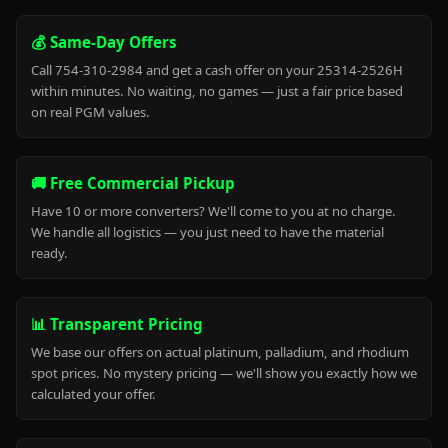
💰 Same-Day Offers
Call 754-310-2984 and get a cash offer on your 25314-2526H
within minutes. No waiting, no games — just a fair price based
on real PGM values.
🚚 Free Commercial Pickup
Have 10 or more converters? We'll come to you at no charge.
We handle all logistics — you just need to have the material
ready.
📊 Transparent Pricing
We base our offers on actual platinum, palladium, and rhodium
spot prices. No mystery pricing — we'll show you exactly how we
calculated your offer.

> [What the task asks] A single number is the answer here: the count of lines in the listing that hold the string "your".

> [Response for this exercise] 2